From the records below, copy each line that has the word "Золотой" in it.

══ Information

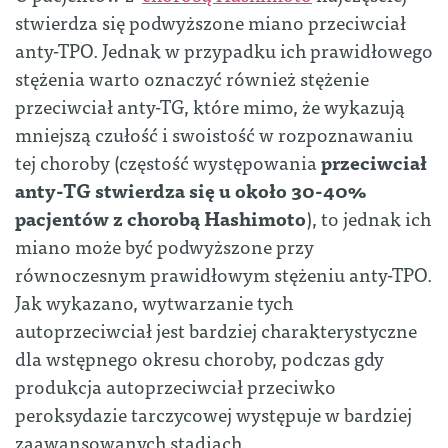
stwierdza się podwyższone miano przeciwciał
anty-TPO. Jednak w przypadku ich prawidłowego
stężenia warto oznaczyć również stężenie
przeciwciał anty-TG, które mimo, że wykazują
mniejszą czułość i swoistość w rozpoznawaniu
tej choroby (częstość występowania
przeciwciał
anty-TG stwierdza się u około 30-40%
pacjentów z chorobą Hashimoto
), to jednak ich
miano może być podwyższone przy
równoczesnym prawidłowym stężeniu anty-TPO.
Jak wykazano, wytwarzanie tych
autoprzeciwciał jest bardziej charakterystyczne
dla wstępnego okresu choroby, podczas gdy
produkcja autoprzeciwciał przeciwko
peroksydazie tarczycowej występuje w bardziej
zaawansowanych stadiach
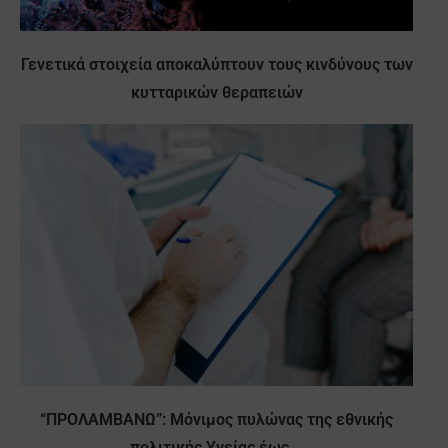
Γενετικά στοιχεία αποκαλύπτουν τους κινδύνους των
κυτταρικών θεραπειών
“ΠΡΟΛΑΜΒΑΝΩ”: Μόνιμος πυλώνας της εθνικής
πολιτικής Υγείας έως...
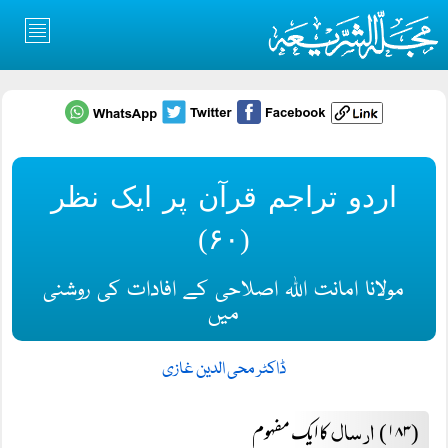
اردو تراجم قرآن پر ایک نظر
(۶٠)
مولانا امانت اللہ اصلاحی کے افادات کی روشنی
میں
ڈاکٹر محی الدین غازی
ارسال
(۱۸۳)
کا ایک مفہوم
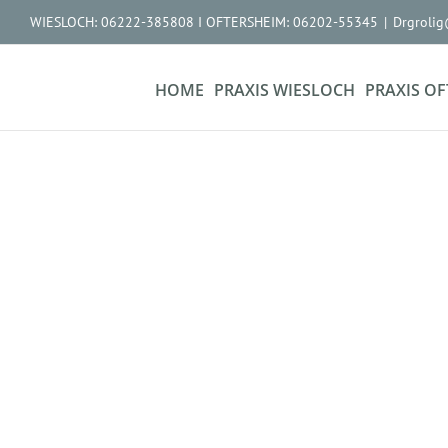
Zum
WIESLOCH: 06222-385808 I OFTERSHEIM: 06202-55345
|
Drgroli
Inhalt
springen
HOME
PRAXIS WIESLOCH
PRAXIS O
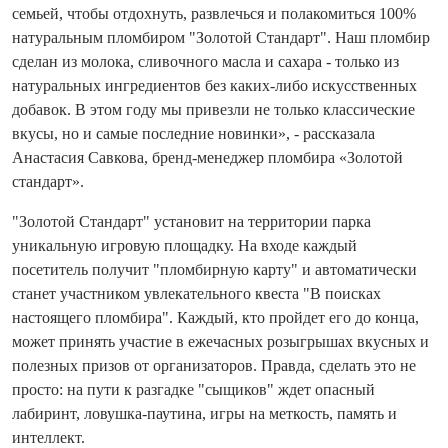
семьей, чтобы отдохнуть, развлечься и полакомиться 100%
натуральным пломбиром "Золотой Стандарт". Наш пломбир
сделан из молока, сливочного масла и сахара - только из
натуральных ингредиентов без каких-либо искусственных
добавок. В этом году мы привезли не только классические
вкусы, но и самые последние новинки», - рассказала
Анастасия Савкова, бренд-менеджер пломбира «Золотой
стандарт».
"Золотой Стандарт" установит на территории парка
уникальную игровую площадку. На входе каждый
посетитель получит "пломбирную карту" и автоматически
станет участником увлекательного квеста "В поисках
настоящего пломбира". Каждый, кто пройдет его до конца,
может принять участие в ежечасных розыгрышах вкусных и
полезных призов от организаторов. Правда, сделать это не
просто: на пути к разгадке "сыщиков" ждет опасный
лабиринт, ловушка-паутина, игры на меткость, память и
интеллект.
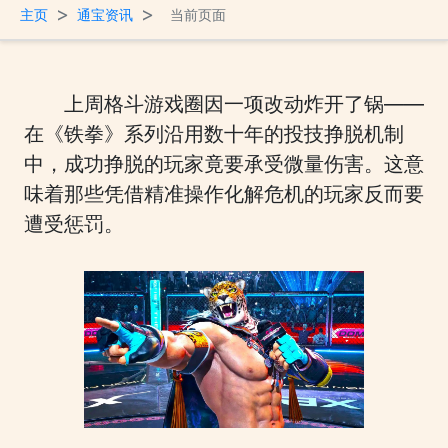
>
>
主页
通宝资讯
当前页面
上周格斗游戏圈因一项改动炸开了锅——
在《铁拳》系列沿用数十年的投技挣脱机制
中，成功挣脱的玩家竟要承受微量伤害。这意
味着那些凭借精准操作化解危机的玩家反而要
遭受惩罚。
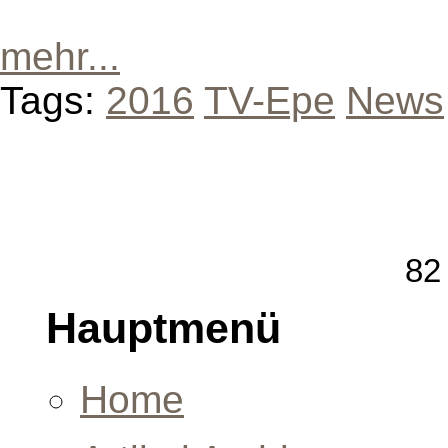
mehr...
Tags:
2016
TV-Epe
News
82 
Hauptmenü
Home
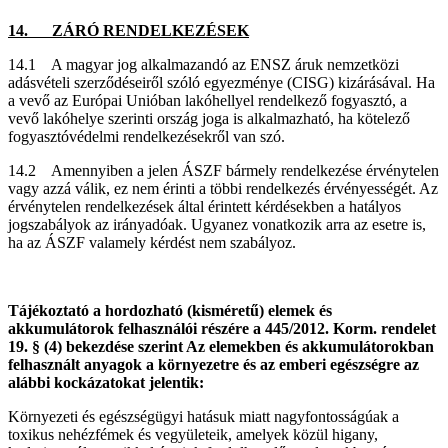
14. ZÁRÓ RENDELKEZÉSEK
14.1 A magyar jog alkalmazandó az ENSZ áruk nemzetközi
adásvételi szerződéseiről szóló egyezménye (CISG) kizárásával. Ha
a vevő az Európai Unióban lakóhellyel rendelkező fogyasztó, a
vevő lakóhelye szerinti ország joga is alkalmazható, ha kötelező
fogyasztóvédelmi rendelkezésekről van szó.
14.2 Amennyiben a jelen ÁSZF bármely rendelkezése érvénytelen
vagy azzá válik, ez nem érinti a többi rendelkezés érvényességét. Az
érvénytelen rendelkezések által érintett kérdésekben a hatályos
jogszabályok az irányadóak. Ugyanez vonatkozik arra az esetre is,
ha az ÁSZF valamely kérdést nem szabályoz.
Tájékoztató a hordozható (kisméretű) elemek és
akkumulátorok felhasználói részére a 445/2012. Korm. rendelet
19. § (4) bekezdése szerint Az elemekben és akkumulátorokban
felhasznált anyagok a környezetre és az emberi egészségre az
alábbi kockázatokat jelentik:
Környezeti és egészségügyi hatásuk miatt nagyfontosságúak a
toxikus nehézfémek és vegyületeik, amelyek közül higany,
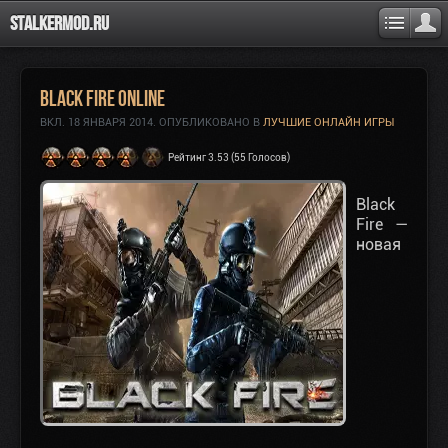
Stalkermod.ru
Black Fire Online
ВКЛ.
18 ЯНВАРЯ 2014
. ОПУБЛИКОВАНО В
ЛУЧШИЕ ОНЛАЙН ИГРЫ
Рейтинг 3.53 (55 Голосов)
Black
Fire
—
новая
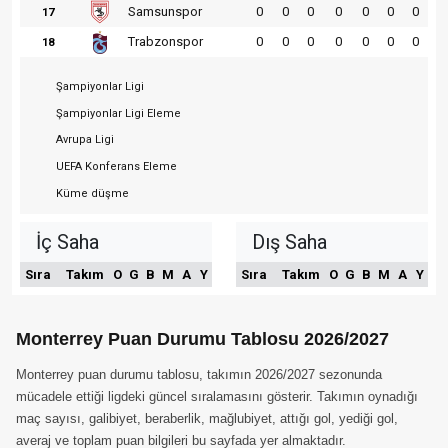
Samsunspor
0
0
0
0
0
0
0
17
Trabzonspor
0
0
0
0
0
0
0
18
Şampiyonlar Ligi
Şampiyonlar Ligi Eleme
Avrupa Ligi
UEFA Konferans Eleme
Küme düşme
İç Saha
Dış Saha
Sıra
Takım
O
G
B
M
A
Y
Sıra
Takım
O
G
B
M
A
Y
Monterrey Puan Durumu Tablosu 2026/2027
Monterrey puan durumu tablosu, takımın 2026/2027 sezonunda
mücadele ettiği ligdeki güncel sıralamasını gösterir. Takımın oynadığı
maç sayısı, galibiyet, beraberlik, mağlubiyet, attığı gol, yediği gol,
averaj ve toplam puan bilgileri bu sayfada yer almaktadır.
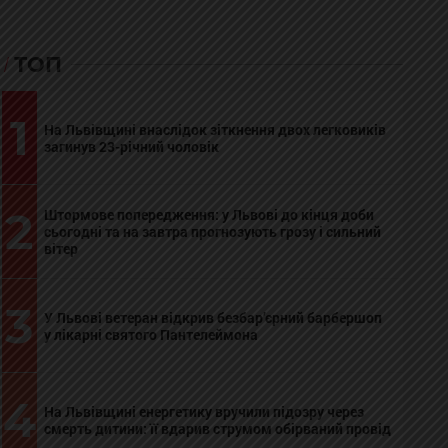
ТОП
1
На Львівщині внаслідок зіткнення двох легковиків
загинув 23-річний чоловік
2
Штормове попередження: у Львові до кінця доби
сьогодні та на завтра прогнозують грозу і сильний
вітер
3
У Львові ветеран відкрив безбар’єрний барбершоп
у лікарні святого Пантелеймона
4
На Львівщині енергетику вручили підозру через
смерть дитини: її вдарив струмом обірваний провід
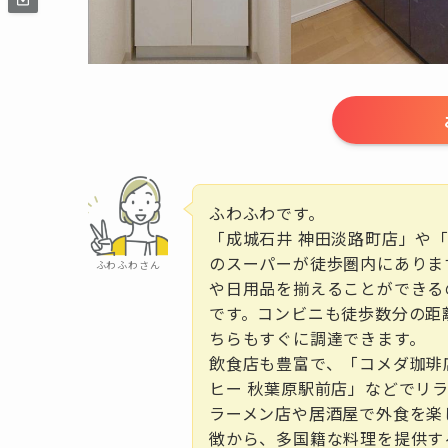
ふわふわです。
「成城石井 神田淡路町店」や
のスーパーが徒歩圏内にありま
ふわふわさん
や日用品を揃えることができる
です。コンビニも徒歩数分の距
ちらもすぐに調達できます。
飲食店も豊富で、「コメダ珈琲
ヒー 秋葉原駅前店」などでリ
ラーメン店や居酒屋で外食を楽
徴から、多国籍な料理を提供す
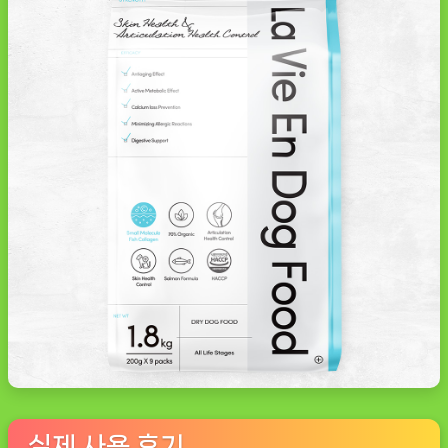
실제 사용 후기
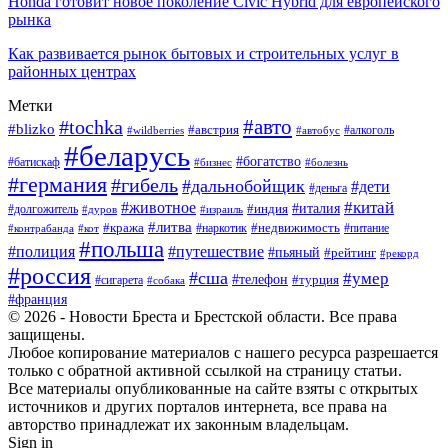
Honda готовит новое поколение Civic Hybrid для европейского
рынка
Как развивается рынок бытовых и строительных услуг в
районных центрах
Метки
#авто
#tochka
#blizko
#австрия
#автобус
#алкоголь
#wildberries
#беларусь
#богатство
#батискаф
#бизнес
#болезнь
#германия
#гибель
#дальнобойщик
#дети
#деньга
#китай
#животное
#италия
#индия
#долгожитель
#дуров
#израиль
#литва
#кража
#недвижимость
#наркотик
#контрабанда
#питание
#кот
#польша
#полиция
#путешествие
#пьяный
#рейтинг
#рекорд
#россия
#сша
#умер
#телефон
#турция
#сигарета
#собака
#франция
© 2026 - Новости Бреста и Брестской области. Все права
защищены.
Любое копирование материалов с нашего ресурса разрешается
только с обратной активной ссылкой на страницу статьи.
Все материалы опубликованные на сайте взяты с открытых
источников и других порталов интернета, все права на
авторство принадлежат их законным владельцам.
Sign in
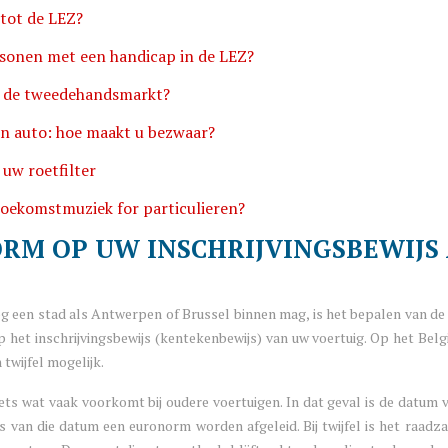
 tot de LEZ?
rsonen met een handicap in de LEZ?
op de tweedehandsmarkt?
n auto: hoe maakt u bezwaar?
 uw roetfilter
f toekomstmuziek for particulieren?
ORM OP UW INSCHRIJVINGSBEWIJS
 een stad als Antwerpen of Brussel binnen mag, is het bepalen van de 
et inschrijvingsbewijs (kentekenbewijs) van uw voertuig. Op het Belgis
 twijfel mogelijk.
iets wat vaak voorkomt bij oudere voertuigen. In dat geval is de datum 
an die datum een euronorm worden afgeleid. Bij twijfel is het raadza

════

*Output for this task*.
натуральным пломбиром "Золотой Стандарт". Наш пломбир
Анастасия Савкова, бренд-менеджер пломбира «Золотой
"Золотой Стандарт" установит на территории парка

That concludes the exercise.